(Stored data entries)
☆ ☆ ☆

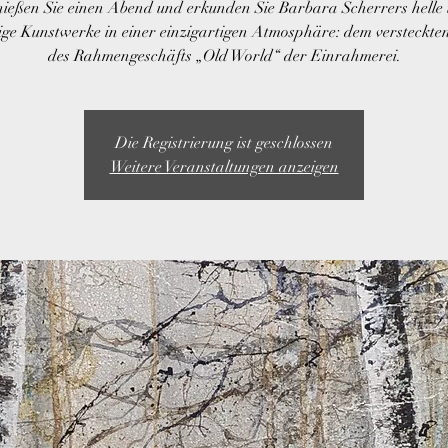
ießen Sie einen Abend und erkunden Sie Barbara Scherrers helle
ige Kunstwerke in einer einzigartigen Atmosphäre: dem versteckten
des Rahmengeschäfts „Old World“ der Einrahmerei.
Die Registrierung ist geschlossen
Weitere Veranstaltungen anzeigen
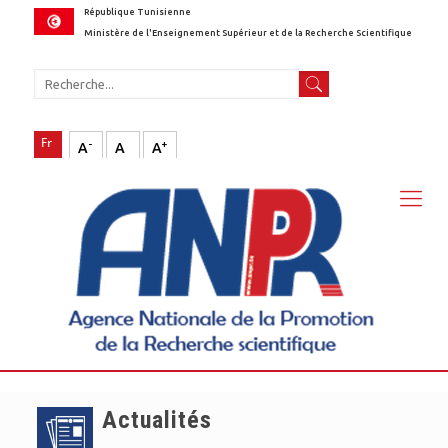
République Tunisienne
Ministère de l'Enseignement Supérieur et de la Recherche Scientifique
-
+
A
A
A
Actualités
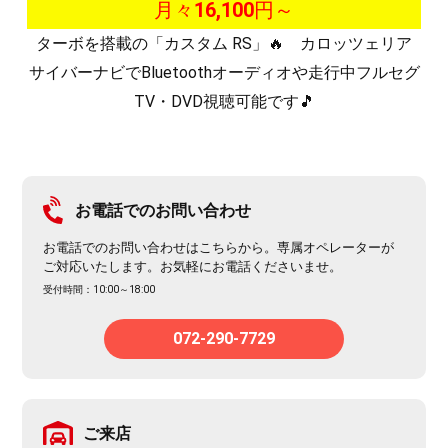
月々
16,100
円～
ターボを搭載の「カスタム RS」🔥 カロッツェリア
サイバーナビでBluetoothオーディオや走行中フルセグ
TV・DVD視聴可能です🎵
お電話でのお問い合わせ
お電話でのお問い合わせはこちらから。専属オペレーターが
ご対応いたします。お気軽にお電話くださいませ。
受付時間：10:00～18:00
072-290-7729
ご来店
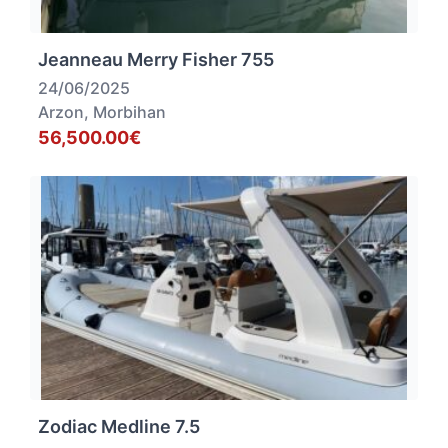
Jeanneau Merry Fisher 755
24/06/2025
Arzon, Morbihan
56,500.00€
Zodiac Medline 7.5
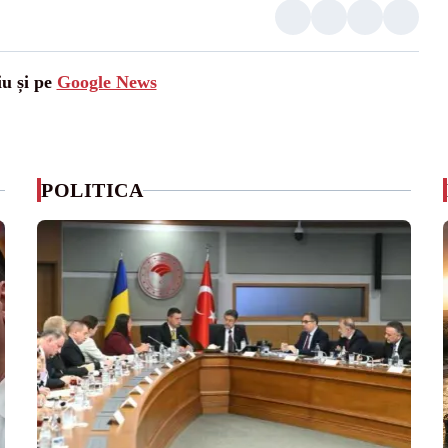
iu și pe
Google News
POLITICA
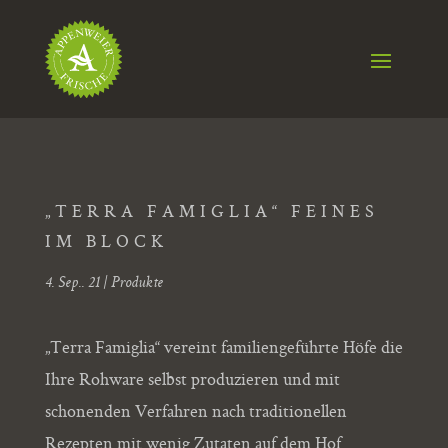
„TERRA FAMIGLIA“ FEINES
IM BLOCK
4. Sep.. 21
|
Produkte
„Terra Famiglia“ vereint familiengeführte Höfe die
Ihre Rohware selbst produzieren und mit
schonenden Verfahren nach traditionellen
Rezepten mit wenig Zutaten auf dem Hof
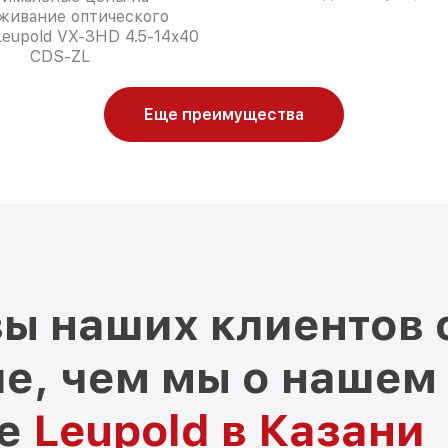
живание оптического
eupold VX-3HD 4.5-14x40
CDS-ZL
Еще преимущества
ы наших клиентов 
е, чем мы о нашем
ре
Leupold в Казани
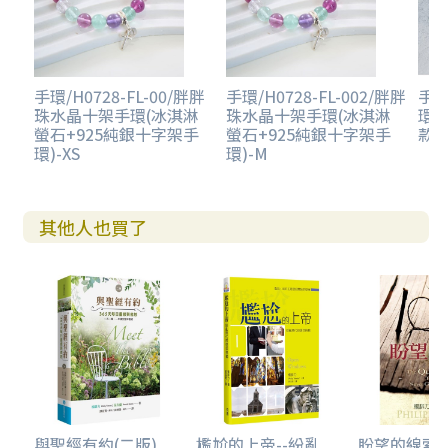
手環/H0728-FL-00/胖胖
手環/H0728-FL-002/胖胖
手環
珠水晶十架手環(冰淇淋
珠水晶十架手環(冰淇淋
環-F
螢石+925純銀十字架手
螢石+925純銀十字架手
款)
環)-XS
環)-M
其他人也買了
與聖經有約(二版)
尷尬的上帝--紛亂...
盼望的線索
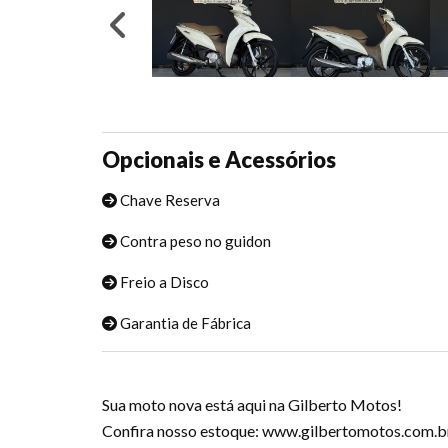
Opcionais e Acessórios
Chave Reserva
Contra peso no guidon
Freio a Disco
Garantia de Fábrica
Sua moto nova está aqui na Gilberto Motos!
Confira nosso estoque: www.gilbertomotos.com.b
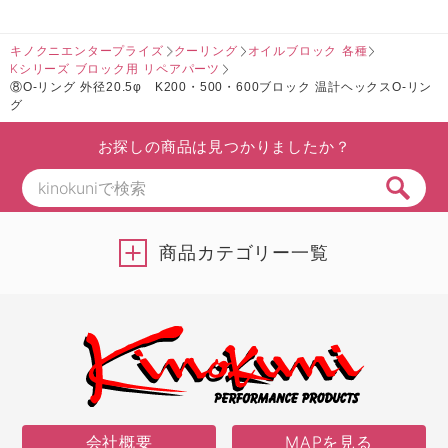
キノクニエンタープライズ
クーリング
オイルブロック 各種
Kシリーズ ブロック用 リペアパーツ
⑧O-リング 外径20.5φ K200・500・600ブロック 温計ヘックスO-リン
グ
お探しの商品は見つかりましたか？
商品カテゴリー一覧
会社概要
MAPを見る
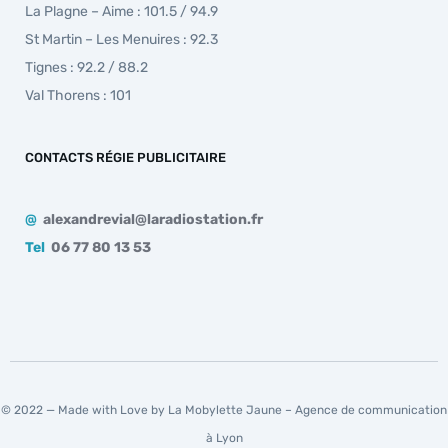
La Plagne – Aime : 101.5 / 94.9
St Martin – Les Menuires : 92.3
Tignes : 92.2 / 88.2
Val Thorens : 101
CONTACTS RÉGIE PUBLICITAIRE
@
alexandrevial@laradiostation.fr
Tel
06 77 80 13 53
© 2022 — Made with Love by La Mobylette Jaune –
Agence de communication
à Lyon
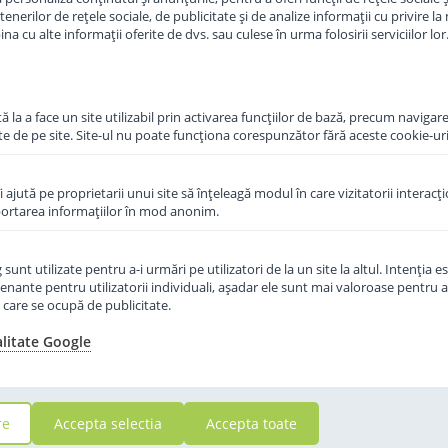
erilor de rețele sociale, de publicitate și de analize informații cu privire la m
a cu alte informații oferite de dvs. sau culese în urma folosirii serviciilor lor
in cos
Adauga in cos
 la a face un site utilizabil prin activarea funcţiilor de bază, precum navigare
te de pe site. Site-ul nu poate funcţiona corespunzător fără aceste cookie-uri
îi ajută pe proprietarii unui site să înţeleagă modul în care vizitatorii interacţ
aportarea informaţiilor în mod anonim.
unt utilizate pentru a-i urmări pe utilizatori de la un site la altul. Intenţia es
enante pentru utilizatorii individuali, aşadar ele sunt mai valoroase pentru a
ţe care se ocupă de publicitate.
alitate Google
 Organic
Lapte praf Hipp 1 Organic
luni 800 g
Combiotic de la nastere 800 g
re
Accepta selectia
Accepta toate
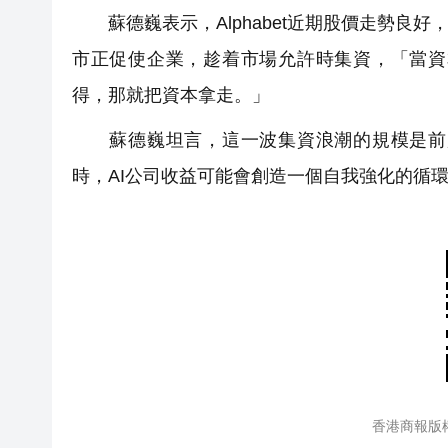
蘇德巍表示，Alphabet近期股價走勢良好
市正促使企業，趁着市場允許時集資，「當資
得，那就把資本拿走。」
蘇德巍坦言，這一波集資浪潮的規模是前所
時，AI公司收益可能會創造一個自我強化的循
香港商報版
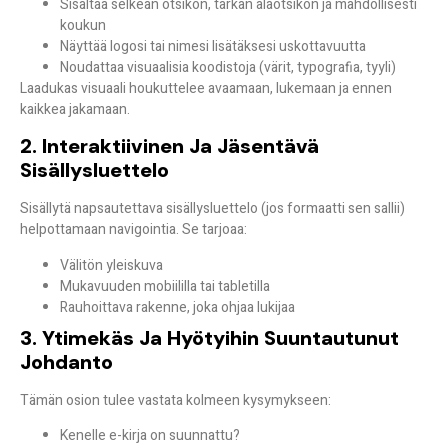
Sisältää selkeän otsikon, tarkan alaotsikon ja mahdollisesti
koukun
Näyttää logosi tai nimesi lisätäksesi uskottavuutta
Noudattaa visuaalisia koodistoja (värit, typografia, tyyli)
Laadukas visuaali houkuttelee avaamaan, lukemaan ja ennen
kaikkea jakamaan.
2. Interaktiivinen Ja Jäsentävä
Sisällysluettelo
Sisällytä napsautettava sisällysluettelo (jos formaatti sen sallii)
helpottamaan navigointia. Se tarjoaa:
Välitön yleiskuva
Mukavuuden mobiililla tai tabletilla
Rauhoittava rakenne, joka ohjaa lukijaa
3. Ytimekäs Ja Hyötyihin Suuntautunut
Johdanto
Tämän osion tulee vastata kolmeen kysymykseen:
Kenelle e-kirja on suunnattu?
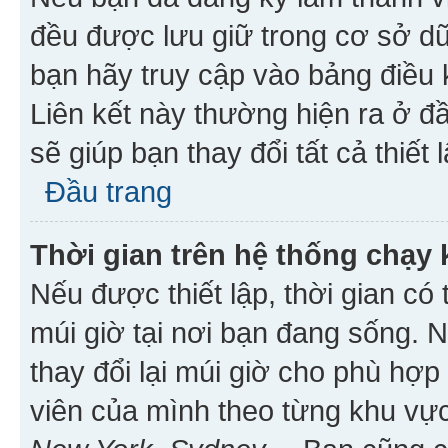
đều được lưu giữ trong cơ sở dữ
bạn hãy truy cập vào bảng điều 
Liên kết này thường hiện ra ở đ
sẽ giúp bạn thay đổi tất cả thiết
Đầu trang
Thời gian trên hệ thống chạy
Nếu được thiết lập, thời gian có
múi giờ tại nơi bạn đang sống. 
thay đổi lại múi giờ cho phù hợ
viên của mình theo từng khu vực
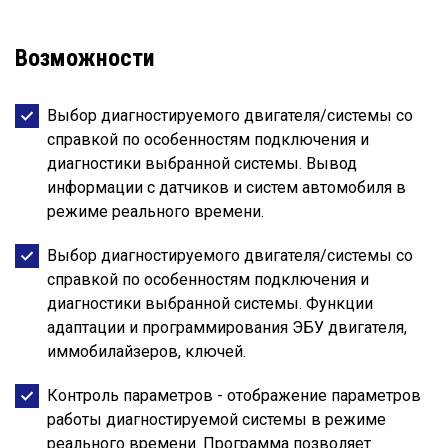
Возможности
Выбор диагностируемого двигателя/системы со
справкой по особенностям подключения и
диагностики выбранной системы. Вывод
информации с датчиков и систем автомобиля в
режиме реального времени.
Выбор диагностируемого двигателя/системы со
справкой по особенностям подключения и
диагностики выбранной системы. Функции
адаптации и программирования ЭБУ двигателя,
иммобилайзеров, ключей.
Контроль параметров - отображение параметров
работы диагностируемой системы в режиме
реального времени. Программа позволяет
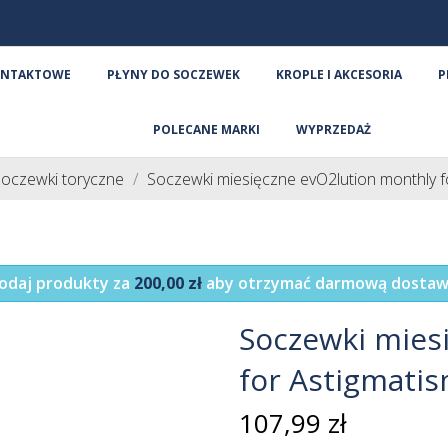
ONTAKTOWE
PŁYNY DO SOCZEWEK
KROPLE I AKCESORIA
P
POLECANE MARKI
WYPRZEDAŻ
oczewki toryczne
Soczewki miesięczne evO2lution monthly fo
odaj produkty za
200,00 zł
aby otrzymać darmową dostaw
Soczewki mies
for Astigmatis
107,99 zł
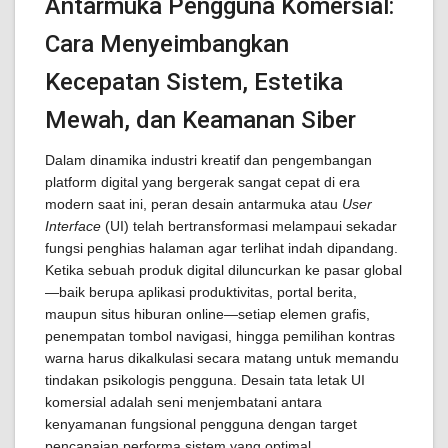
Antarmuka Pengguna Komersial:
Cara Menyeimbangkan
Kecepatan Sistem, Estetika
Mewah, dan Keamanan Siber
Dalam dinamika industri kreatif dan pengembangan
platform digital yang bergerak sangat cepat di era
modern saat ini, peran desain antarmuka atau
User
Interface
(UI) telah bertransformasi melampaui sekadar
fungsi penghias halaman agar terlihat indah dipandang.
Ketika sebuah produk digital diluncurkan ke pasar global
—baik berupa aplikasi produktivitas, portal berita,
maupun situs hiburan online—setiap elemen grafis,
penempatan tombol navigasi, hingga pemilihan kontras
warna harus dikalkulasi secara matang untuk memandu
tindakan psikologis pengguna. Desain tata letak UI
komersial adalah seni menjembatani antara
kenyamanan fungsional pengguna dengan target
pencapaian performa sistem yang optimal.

☆ ☆ ☆

● **EXERCISE OBJECTIVE**
Give the entries again word for word, but skip the pictures.

● **EXERCISE ANSWER**
ießen Sie einen Abend und erkunden Sie Barbara Scherrers helle
ige Kunstwerke in einer einzigartigen Atmosphäre: dem versteckten
des Rahmengeschäfts „Old World“ der Einrahmerei.
Die Registrierung ist geschlossen
Weitere Veranstaltungen anzeigen
République Tunisienne
Ministère de l'Enseignement Supérieur et de la Recherche Scientifique
-
+
A
A
A
Actualités
月々
16,100
円～
ターボを搭載の「カスタム RS」🔥 カロッツェリア
サイバーナビでBluetoothオーディオや走行中フルセグ
TV・DVD視聴可能です🎵
お電話でのお問い合わせ
お電話でのお問い合わせはこちらから。専属オペレーターが
ご対応いたします。お気軽にお電話くださいませ。
受付時間：10:00～18:00
072-290-7729
ご来店
Jeanneau Merry Fisher 755
24/06/2025
Arzon, Morbihan
56,500.00€
Zodiac Medline 7.5
iu și pe
Google News
POLITICA
„TERRA FAMIGLIA“ FEINES
IM BLOCK
4. Sep.. 21
|
Produkte
„Terra Famiglia“ vereint familiengeführte Höfe die
Ihre Rohware selbst produzieren und mit
schonenden Verfahren nach traditionellen
Rezepten mit wenig Zutaten auf dem Hof
живание оптического
eupold VX-3HD 4.5-14x40
CDS-ZL
Еще преимущества
ы наших клиентов 
е, чем мы о нашем
ре
Leupold в Казани
手環/H0728-FL-00/胖胖
手環/H0728-FL-002/胖胖
手環
珠水晶十架手環(冰淇淋
珠水晶十架手環(冰淇淋
環-F
螢石+925純銀十字架手
螢石+925純銀十字架手
款)
環)-XS
環)-M
其他人也買了
與聖經有約(二版)
尷尬的上帝--紛亂...
盼望的線索
Opcionais e Acessórios
Chave Reserva
Contra peso no guidon
Freio a Disco
Garantia de Fábrica
Sua moto nova está aqui na Gilberto Motos!
Confira nosso estoque: www.gilbertomotos.com.b
キノクニエンタープライズ
クーリング
オイルブロック 各種
Kシリーズ ブロック用 リペアパーツ
⑧O-リング 外径20.5φ K200・500・600ブロック 温計ヘックスO-リン
グ
お探しの商品は見つかりましたか？
商品カテゴリー一覧
会社概要
MAPを見る
La Plagne – Aime : 101.5 / 94.9
St Martin – Les Menuires : 92.3
Tignes : 92.2 / 88.2
Val Thorens : 101
CONTACTS RÉGIE PUBLICITAIRE
@
alexandrevial@laradiostation.fr
Tel
06 77 80 13 53
© 2022 — Made with Love by La Mobylette Jaune –
Agence de communication
à Lyon
erilor de rețele sociale, de publicitate și de analize informații cu privire la m
a cu alte informații oferite de dvs. sau culese în urma folosirii serviciilor lor
in cos
Adauga in cos
 la a face un site utilizabil prin activarea funcţiilor de bază, precum navigare
te de pe site. Site-ul nu poate funcţiona corespunzător fără aceste cookie-uri
îi ajută pe proprietarii unui site să înţeleagă modul în care vizitatorii interacţ
aportarea informaţiilor în mod anonim.
unt utilizate pentru a-i urmări pe utilizatori de la un site la altul. Intenţia es
enante pentru utilizatorii individuali, aşadar ele sunt mai valoroase pentru a
ţe care se ocupă de publicitate.
alitate Google
 Organic
Lapte praf Hipp 1 Organic
luni 800 g
Combiotic de la nastere 800 g
re
Accepta selectia
Accepta toate
蘇德巍表示，Alphabet近期股價走勢良好
市正促使企業，趁着市場允許時集資，「當資
得，那就把資本拿走。」
蘇德巍坦言，這一波集資浪潮的規模是前所
時，AI公司收益可能會創造一個自我強化的循
香港商報版
Sisältää selkeän otsikon, tarkan alaotsikon ja mahdollisesti
koukun
Näyttää logosi tai nimesi lisätäksesi uskottavuutta
Noudattaa visuaalisia koodistoja (värit, typografia, tyyli)
Laadukas visuaali houkuttelee avaamaan, lukemaan ja ennen
kaikkea jakamaan.
2. Interaktiivinen Ja Jäsentävä
Sisällysluettelo
Sisällytä napsautettava sisällysluettelo (jos formaatti sen sallii)
helpottamaan navigointia. Se tarjoaa:
Välitön yleiskuva
Mukavuuden mobiililla tai tabletilla
Rauhoittava rakenne, joka ohjaa lukijaa
3. Ytimekäs Ja Hyötyihin Suuntautunut
Johdanto
Tämän osion tulee vastata kolmeen kysymykseen:
Kenelle e-kirja on suunnattu?
đều được lưu giữ trong cơ sở dữ
bạn hãy truy cập vào bảng điều 
Liên kết này thường hiện ra ở đ
sẽ giúp bạn thay đổi tất cả thiết
Đầu trang
Thời gian trên hệ thống chạy
Nếu được thiết lập, thời gian có
múi giờ tại nơi bạn đang sống. 
thay đổi lại múi giờ cho phù hợ
viên của mình theo từng khu vực
Возможности
Выбор диагностируемого двигателя/системы со
справкой по особенностям подключения и
диагностики выбранной системы. Вывод
информации с датчиков и систем автомобиля в
режиме реального времени.
Выбор диагностируемого двигателя/системы со
справкой по особенностям подключения и
диагностики выбранной системы. Функции
адаптации и программирования ЭБУ двигателя,
иммобилайзеров, ключей.
Контроль параметров - отображение параметров
работы диагностируемой системы в режиме
реального времени. Программа позволяет
ONTAKTOWE
PŁYNY DO SOCZEWEK
KROPLE I AKCESORIA
P
POLECANE MARKI
WYPRZEDAŻ
oczewki toryczne
Soczewki miesięczne evO2lution monthly fo
odaj produkty za
200,00 zł
aby otrzymać darmową dostaw
Soczewki mies
for Astigmatis
107,99 zł
Antarmuka Pengguna Komersial:
Cara Menyeimbangkan
Kecepatan Sistem, Estetika
Mewah, dan Keamanan Siber
Dalam dinamika industri kreatif dan pengembangan
platform digital yang bergerak sangat cepat di era
modern saat ini, peran desain antarmuka atau
User
Interface
(UI) telah bertransformasi melampaui sekadar
fungsi penghias halaman agar terlihat indah dipandang.
Ketika sebuah produk digital diluncurkan ke pasar global
—baik berupa aplikasi produktivitas, portal berita,
maupun situs hiburan online—setiap elemen grafis,
penempatan tombol navigasi, hingga pemilihan kontras
warna harus dikalkulasi secara matang untuk memandu
tindakan psikologis pengguna. Desain tata letak UI
komersial adalah seni menjembatani antara
kenyamanan fungsional pengguna dengan target
pencapaian performa sistem yang optimal.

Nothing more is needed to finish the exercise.